The basic principle of working of a biological treatment plant is decomposition of the raw sewage. This process is done by aerating the sewage chamber with fresh air. The aerobic bacteria survive on this fresh air and decompose the raw sewage which is dispose off in the sea. Air is a very important criteria in the functioning of the biological sewage plant because if air is not present, it will lead to growth of anaerobic bacteria which produces toxic gases that are hazardous to health. Also after decomposition of the sewage with anaerobic bacteria, a dark black liquid causes discoloration of water which is not accepted for discharging. Thus in a biological sewage treatment plant the main aim is to maintain the flow of fresh air.

Division of processes:The biological sewage plant is divides into three chambers

  1. Aeration Chamber
  2. Settling tank
  3. Chlorination and Collection tank
Aeration Chamber: This chamber is fed with raw sewage which has been grinded to form small particles. The advantage of breaking sewage in small particles is that it increases the area and high number of bacteria can attack simultaneously to decompose the sewage. The sewage is decomposed into carbon dioxide, water and inorganic sewage. The air is forced through diffuser into the air chamber. The pressure of air flow also plays an important role in decomposition of the sewage. If pressure is kept high then the mixture of air and sewage will not take place properly and it will escape.
Without doing any work required for decomposition. It is for this reason, controlled pressure is important inside the sewage treatment plant as this will help in proper mixing and decomposition by the agitation caused by air bubbles. Generally the pressure is kept around 0.3-0.4 bars.

Settling tank: The mixture of liquid and sludge is passed to settling tank from the aeration chamber. In the settling tank the sludge settles at the bottom and clear liquid on the top. The sludge present at the bottom is not allowed to be kept inside the settling tank as this will lead to growth anaerobic bacteria and foul gases will be produced. The sludge formed is recycled with the incoming sludge where it will mixes with the later and assist in the breakage of sewage.
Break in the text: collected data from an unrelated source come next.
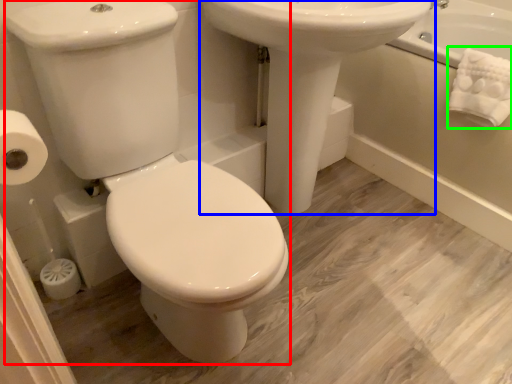 Question: Which object is positioned closest to porcelain (highlighted by a red box)? Select from sink (highlighted by a blue box) and bath towel (highlighted by a green box).

Choices:
 (A) sink
 (B) bath towel

Answer: (A) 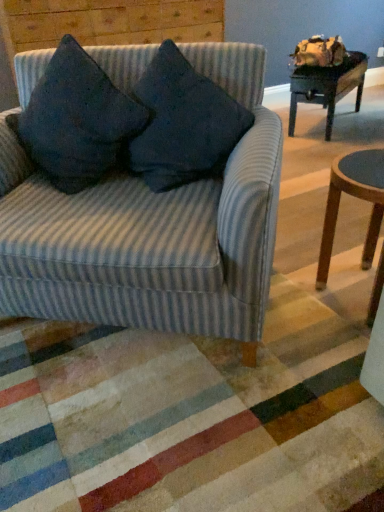 Question: Is dark blue fabric pillow at upper left, positioned as the second throw pillow in right-to-left order, wider than dark blue fabric cushion at upper left?

Choices:
 (A) yes
 (B) no

Answer: (B)

Question: Considering the relative sizes of dark blue fabric pillow at upper left, positioned as the second throw pillow in right-to-left order, and dark blue fabric cushion at upper left in the image provided, is dark blue fabric pillow at upper left, positioned as the second throw pillow in right-to-left order, shorter than dark blue fabric cushion at upper left?

Choices:
 (A) no
 (B) yes

Answer: (B)

Question: From the image's perspective, does dark blue fabric pillow at upper left, positioned as the second throw pillow in right-to-left order, appear lower than dark blue fabric cushion at upper left?

Choices:
 (A) yes
 (B) no

Answer: (A)

Question: Does dark blue fabric pillow at upper left, which appears as the first throw pillow when viewed from the left, turn towards dark blue fabric cushion at upper left?

Choices:
 (A) yes
 (B) no

Answer: (B)

Question: From a real-world perspective, is dark blue fabric pillow at upper left, which appears as the first throw pillow when viewed from the left, positioned under dark blue fabric cushion at upper left based on gravity?

Choices:
 (A) yes
 (B) no

Answer: (A)

Question: In terms of width, does dark blue fabric pillow at upper left, positioned as the second throw pillow in right-to-left order, look wider or thinner when compared to wooden round stool at lower right?

Choices:
 (A) wide
 (B) thin

Answer: (B)

Question: Is point (64, 53) closer or farther from the camera than point (379, 158)?

Choices:
 (A) closer
 (B) farther

Answer: (B)

Question: Looking at the image, does dark blue fabric pillow at upper left, positioned as the second throw pillow in right-to-left order, seem bigger or smaller compared to wooden round stool at lower right?

Choices:
 (A) small
 (B) big

Answer: (B)

Question: From the image's perspective, is dark blue fabric pillow at upper left, positioned as the second throw pillow in right-to-left order, located above or below wooden round stool at lower right?

Choices:
 (A) above
 (B) below

Answer: (A)

Question: Visually, is wooden table at upper right positioned to the left or to the right of wooden round stool at lower right?

Choices:
 (A) right
 (B) left

Answer: (A)

Question: Considering the positions of point (342, 92) and point (367, 152), is point (342, 92) closer or farther from the camera than point (367, 152)?

Choices:
 (A) closer
 (B) farther

Answer: (B)

Question: In terms of size, does wooden table at upper right appear bigger or smaller than wooden round stool at lower right?

Choices:
 (A) small
 (B) big

Answer: (B)

Question: Is wooden table at upper right taller or shorter than wooden round stool at lower right?

Choices:
 (A) tall
 (B) short

Answer: (B)

Question: Relative to dark blue fabric cushion at upper left, is dark blue fabric pillow at upper left, which appears as the first throw pillow when viewed from the left, in front or behind?

Choices:
 (A) behind
 (B) front

Answer: (B)

Question: In terms of width, does dark blue fabric pillow at upper left, which appears as the first throw pillow when viewed from the left, look wider or thinner when compared to dark blue fabric cushion at upper left?

Choices:
 (A) wide
 (B) thin

Answer: (B) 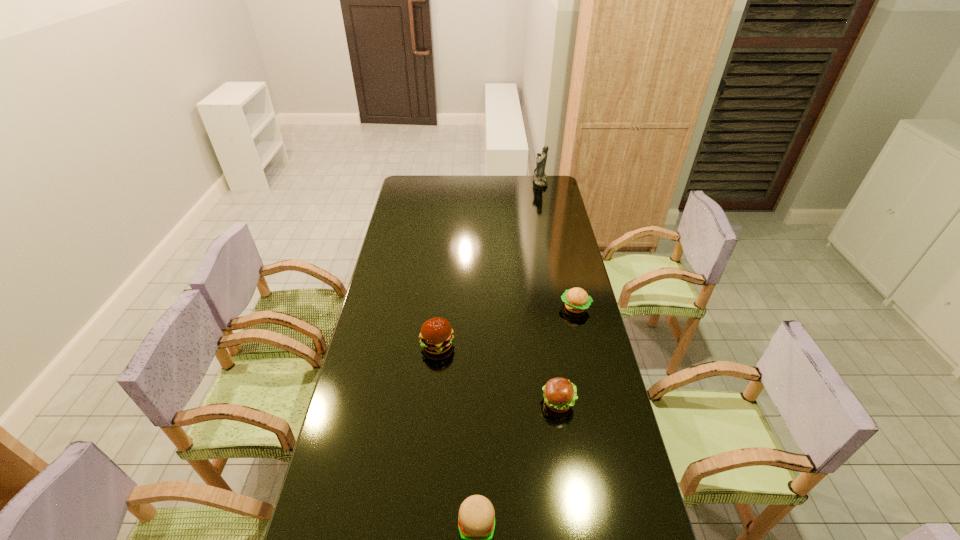 You are a GUI agent. You are given a task and a screenshot of the screen. Output one action in this format:
    pyautogui.click(x=<x>, y=<y>)
    Task: Click on the blank space located on the front-facing side of the figurine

Chlorination and Collection: In this chamber the clear liquid produced from the settling tank is over flown and the liquid is disinfected with the help of chlorine. This is done because of the presence of the e-coil bacteria present in the liquid. To reduce these bacteria to acceptable levels chlorination is done. Moreover to reduce the e-coil, the treated liquid is kept for a period of at least 60 minutes. In some plants disinfection is also done with the help of ultra violet radiation. The collected liquid is discharged to overboard or settling tank depending on the geological position of the ship. If the ship is in restricted or near coastline then the sewage will be discharged into the holding tank, otherwise, the sewage is discharge directly into the sea when high level is reached and is disposed automatically until low level switch activates.